§ Task to carry out:
Please filter the data below down to the lines holding the string "toggle".

──────────

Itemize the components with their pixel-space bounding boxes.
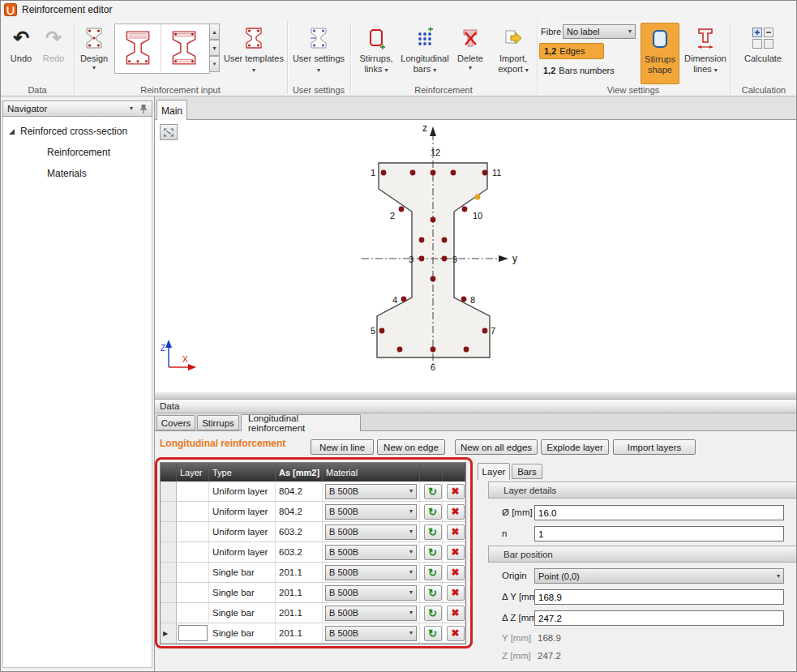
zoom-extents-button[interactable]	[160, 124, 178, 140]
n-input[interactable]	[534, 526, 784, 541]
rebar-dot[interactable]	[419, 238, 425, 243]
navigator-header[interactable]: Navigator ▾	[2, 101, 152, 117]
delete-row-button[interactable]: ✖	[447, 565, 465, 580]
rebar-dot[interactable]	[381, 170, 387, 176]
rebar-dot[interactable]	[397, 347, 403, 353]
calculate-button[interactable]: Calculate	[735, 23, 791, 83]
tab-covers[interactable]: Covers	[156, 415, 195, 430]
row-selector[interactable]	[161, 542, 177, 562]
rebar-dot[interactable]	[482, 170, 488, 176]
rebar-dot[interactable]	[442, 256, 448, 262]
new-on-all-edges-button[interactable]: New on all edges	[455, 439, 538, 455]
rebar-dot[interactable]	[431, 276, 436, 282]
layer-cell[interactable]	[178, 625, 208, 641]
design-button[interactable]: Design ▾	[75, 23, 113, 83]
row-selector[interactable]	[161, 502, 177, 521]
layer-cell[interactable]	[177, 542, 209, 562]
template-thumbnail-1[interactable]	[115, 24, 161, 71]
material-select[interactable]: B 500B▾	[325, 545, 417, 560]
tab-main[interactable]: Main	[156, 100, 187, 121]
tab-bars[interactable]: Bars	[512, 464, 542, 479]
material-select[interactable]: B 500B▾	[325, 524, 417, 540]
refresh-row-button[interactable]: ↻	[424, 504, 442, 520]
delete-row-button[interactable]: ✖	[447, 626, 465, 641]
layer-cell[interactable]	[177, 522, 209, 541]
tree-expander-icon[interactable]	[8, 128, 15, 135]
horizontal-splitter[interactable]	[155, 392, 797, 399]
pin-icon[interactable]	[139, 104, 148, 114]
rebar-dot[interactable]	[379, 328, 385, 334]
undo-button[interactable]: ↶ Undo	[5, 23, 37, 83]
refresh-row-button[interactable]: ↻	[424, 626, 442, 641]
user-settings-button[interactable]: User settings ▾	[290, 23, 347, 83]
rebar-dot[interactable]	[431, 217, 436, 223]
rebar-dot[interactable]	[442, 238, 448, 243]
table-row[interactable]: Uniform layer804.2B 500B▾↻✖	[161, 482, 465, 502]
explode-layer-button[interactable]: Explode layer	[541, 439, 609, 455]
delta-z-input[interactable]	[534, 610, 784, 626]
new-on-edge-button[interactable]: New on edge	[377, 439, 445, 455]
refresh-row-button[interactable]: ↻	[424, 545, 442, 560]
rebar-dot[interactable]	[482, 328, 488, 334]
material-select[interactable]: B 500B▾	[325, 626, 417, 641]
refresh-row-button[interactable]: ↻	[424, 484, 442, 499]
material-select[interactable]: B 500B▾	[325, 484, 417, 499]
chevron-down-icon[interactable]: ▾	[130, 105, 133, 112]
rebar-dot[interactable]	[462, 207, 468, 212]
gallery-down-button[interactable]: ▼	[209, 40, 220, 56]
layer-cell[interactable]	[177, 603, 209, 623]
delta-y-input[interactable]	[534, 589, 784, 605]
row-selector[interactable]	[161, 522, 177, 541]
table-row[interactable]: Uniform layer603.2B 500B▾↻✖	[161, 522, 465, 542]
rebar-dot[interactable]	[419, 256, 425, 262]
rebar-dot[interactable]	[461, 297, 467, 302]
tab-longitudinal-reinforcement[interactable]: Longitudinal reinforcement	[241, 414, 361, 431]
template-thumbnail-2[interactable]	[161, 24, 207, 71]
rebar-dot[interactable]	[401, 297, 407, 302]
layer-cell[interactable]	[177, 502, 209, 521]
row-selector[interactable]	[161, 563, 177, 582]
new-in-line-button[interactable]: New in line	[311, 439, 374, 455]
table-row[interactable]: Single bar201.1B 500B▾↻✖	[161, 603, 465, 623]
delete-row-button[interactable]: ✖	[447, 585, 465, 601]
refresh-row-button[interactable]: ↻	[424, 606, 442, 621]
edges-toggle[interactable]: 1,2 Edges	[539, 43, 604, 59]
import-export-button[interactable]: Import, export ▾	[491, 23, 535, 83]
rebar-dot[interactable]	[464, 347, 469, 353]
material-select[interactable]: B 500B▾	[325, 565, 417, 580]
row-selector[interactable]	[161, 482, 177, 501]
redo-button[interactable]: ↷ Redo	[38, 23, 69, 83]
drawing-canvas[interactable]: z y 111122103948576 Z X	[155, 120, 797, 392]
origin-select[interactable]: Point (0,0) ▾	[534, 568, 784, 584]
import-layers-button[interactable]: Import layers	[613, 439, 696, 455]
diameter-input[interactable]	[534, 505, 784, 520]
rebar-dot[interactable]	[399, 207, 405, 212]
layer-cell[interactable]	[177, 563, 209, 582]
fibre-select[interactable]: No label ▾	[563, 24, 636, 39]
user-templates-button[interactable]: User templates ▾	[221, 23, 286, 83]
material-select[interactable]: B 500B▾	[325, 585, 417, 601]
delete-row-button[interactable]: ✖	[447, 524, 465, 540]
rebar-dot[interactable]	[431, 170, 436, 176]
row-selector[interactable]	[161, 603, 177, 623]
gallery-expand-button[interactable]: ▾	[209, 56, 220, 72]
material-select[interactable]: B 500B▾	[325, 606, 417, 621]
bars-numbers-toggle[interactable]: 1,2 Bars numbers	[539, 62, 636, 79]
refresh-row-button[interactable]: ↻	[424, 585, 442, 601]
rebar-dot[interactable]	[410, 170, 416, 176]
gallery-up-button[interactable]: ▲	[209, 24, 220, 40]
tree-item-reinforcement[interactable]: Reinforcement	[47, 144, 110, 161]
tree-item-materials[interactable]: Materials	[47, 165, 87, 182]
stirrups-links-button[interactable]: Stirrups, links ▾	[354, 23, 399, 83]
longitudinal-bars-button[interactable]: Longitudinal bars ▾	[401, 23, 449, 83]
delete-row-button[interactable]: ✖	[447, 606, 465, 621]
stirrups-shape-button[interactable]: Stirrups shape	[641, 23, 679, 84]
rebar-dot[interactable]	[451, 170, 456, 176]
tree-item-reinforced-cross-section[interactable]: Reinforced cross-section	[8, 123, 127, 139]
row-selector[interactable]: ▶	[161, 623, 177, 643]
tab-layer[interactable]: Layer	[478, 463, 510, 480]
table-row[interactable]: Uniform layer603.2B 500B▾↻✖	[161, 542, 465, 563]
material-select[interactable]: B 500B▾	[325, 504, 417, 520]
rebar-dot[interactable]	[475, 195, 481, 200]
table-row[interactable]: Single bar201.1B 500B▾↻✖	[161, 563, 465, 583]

──────────

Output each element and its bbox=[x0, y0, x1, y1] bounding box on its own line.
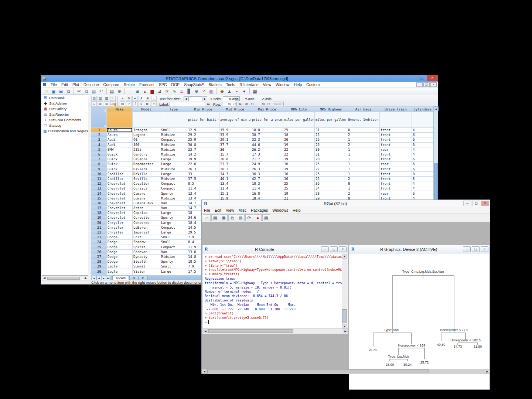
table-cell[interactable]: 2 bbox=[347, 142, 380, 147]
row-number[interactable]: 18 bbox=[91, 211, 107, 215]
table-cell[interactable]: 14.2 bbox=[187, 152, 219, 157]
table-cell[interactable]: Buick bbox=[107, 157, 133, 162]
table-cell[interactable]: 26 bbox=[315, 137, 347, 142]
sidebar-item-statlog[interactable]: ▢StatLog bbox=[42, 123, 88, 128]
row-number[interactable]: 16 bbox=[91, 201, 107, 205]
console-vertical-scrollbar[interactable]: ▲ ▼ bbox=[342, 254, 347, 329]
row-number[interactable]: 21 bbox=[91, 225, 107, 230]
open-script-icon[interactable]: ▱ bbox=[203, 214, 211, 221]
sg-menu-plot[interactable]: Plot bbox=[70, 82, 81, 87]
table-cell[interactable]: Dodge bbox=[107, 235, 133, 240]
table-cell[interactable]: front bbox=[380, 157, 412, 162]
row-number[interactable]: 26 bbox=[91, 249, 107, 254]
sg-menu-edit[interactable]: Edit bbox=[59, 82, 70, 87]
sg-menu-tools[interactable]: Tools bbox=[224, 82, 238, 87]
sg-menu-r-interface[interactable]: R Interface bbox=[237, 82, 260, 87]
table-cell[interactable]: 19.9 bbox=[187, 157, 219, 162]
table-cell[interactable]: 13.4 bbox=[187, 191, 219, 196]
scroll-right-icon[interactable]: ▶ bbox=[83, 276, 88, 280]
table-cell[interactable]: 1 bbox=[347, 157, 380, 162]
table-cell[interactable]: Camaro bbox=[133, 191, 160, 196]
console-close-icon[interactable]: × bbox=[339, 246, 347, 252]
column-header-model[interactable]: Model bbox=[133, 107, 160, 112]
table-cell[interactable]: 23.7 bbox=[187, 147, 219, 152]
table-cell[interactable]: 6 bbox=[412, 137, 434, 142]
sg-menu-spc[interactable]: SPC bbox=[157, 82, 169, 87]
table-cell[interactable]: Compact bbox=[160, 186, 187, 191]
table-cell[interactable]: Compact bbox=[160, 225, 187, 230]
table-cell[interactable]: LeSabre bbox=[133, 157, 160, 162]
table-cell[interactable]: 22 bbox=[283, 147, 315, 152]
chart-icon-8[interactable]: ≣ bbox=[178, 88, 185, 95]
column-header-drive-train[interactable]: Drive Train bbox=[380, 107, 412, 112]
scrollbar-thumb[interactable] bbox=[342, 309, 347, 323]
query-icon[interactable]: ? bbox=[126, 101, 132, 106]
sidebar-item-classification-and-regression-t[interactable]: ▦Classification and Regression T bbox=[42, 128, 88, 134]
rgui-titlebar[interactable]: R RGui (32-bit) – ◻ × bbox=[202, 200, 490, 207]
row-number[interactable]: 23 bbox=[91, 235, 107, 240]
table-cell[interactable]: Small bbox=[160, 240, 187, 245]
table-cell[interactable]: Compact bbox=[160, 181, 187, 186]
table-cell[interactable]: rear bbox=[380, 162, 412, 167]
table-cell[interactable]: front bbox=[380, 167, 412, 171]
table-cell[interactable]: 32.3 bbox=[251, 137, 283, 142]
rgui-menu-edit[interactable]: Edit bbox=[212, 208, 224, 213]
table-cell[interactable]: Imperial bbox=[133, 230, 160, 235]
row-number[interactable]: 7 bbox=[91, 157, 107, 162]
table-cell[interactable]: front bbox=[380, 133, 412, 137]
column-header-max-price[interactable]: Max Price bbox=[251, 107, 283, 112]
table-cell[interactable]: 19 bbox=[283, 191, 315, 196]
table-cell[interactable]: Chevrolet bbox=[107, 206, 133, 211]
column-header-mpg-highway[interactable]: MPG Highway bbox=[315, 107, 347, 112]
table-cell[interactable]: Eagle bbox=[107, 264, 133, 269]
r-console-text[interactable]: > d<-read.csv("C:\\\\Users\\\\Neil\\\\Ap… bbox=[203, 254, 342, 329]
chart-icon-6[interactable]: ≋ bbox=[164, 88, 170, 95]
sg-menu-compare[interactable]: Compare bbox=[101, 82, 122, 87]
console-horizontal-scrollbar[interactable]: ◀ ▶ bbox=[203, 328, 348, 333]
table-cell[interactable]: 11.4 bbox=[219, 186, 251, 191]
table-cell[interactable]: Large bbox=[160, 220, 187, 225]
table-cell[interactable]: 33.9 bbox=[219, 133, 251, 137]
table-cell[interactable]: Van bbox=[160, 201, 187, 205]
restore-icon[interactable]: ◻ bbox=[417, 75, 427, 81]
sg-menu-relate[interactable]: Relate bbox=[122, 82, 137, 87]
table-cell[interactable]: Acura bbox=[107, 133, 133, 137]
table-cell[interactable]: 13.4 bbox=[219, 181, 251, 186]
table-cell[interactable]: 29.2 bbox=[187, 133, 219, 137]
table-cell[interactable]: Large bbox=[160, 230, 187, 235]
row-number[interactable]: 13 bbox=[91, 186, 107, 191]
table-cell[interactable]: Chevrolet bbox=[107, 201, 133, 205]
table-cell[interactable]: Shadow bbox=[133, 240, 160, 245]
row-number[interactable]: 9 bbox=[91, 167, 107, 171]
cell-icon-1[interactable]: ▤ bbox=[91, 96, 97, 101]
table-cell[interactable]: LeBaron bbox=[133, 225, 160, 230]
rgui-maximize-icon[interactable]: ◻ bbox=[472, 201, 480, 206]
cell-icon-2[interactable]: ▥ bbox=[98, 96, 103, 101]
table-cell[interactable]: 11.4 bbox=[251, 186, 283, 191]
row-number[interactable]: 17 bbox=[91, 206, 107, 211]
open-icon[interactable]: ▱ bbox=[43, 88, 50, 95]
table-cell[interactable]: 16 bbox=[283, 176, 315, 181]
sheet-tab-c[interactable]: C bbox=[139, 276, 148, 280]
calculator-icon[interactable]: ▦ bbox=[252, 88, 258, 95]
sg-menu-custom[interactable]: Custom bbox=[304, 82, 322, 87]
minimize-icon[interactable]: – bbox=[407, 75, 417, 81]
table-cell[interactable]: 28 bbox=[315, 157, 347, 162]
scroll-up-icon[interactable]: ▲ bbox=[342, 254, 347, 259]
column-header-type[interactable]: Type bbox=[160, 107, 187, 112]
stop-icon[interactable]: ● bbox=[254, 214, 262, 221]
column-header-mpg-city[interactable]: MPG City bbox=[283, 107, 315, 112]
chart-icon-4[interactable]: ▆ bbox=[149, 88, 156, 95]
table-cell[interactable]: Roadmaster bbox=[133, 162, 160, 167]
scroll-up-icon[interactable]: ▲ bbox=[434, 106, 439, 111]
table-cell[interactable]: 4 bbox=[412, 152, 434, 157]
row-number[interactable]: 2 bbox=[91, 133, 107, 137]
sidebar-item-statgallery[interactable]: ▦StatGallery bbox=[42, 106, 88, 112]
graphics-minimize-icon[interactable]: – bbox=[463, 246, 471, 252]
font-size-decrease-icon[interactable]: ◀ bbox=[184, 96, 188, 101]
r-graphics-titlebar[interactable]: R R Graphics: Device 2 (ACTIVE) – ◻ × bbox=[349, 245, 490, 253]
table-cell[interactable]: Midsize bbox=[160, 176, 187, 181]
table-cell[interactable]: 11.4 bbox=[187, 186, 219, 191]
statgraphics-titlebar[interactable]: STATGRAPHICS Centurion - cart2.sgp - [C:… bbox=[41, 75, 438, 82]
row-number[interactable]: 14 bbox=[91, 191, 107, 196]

──────────

§ The answer:
edges-toggle[interactable]: 1,2 Edges	[539, 43, 604, 59]
bars-numbers-toggle[interactable]: 1,2 Bars numbers	[539, 62, 636, 79]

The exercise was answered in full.